The potency and identity of biologics hinge on well-established CQAs. Understanding these attributes and their implications on manufacturing processes is crucial for regulatory compliance. The following steps illustrate how to manage CQAs within biologics manufacturing:

  • Define CQAs: Establish clear definitions and criteria for CQAs pertinent to potency and identity, focusing on measurable parameters essential for product efficacy.
  • Implement Chain of Identity Custody: Develop a robust process for maintaining a chain of identity custody (COI) throughout the manufacturing process. This includes tracking and documenting the journey of product materials from sourcing to the final product.
  • Regular Review and Assessment: Conduct regular reviews of CQAs against defined benchmarks to ensure compliance and detect any deviations that could negatively impact product quality.
  • Collaboration with Regulators: Maintain open channels of communication with regulatory bodies such as the EMA to ensure that your approach to managing CQAs meets current expectations and guidance.

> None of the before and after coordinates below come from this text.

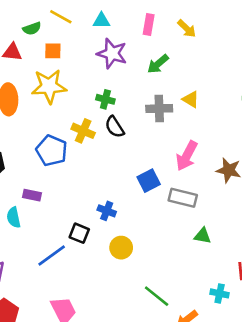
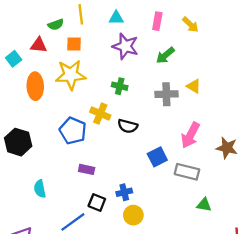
yellow line: (61, 17) -> (81, 14), turned 54
black semicircle: (115, 127) -> (128, 126), moved, turned -42
purple rectangle: (32, 195) -> (87, 169), moved
blue cross: (107, 211) -> (124, 192), moved, turned -35

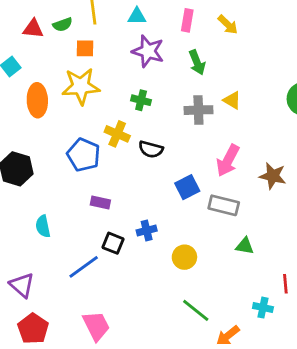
red triangle: (39, 45) -> (33, 29), moved
green arrow: (165, 55) -> (197, 62), turned -72
yellow circle: (133, 215) -> (184, 257), moved

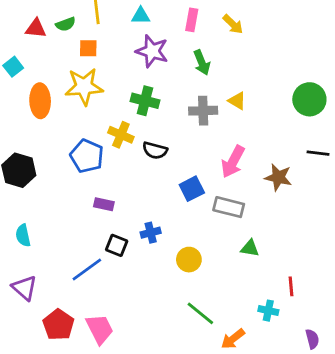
green cross: (141, 100) -> (145, 101), size x1.4
cyan semicircle: (43, 226) -> (23, 235), moved
red pentagon: (33, 329) -> (59, 325), moved

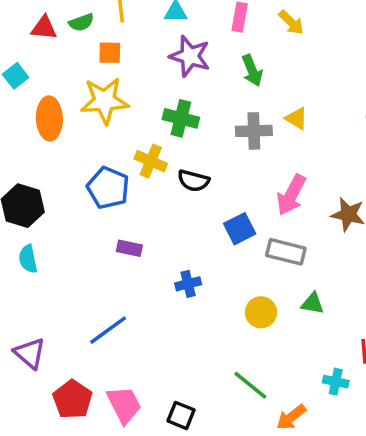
cyan semicircle: (23, 235) -> (28, 259), moved
black square: (117, 245) -> (181, 415), moved
yellow circle: (189, 260) -> (261, 312), moved

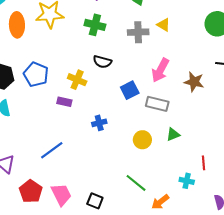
yellow cross: (151, 161) -> (77, 80), moved
blue pentagon: (108, 188) -> (36, 74), moved
green triangle: (313, 303) -> (173, 134), turned -32

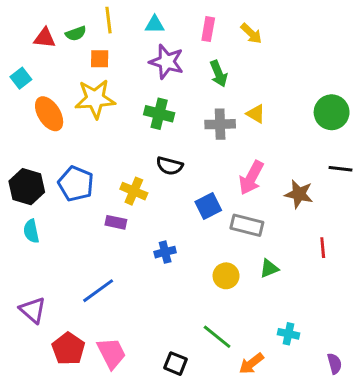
orange ellipse: (17, 25) -> (49, 114), turned -30
red line: (204, 163) -> (323, 248), moved
black square: (95, 201) -> (175, 364), moved

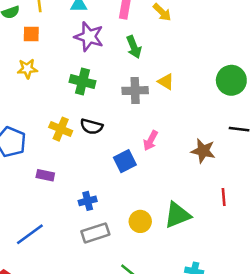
yellow star: (95, 99) -> (27, 69), size x0.6
pink arrow: (251, 178) -> (151, 141), moved, size x0.7
yellow cross: (134, 191) -> (61, 129), moved
gray rectangle: (247, 225) -> (95, 233), moved, turned -32
green triangle: (269, 268) -> (177, 215), size x1.6

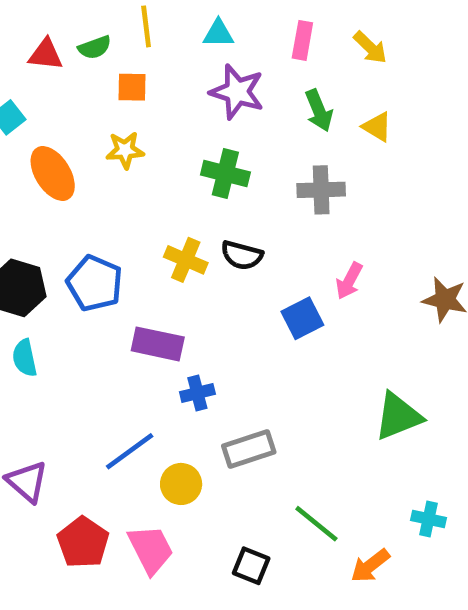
yellow triangle: (166, 82) -> (377, 127), moved
purple rectangle: (45, 175) -> (158, 344), size x1.5
blue cross: (88, 201) -> (197, 393), moved
yellow circle: (140, 221) -> (181, 484), moved

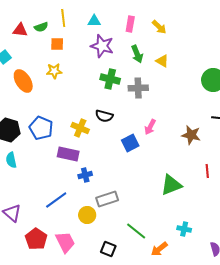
green cross: (225, 173) -> (110, 79), moved
yellow cross: (186, 260) -> (80, 128), moved
yellow circle: (181, 484) -> (87, 215), moved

Tailoring PPQ and CPV for Advanced Therapy Medicinal Products (ATMP)

Tailoring the Process Performance Qualification (PPQ) and Continuous Process Verification (CPV) is essential in the context of ATMPs due to their unique manufacturing challenges. Here are key considerations:

  • Risk-Based Approach: Adopt a risk-based approach tailored to the specific attributes and mechanisms of action of ATMPs. This is essential to adapt your PPQ protocol accordingly.
  • Dynamic Adjustments: Implement dynamic adjustments within the CPV framework to adapt to changing manufacturing conditions, ensuring that quality parameters remain within acceptable limits.
  • Documentation and Compliance: Ensure robust documentation practices throughout the PPQ and CPV processes to demonstrate compliance with regulatory expectations, including maintaining a comprehensive record of changes to processes and their effects on ATMP quality.
  • Long-Term Monitoring: Establish a framework for long-term monitoring of product performance once in use to continually assess product quality and safety over time.

Outcome and Conclusion

The streamlined management of reference change triggers, alongside comprehensive plans for viral clearance validation and the smart implementation of single-use and closed systems, lays a solid foundation for robust bioassay practices in the biopharmaceutical field. Additionally, careful consideration of complex CQAs and the tailoring of PPQ and CPV measures enables pharmaceutical professionals to adhere to stringent regulatory requirements while ensuring product safety and efficacy. By following these guidelines, professionals can achieve compliance with global regulatory bodies such as the WHO, FDA, EMA, and others.

In conclusion, staying proactive in understanding and addressing potential reference change triggers will facilitate better quality management systems within bioassays and enhance overall product integrity, ultimately leading to safer patient outcomes.